SOURCE DATA →
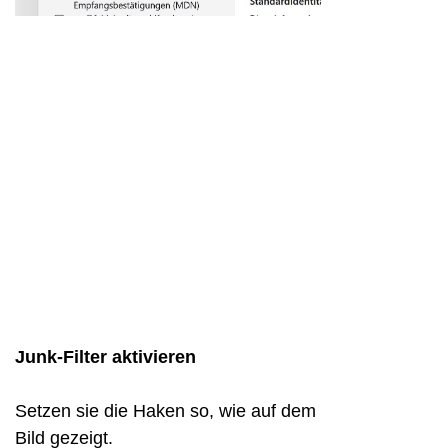
Junk-Filter aktivieren
Setzen sie die Haken so, wie auf dem
Bild gezeigt.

EXERCISE BRIEF → The answer should contain all the material above, copied exactly, and no images.

RESPONSE TO THE EXERCISE →
Junk-Filter aktivieren
Setzen sie die Haken so, wie auf dem
Bild gezeigt.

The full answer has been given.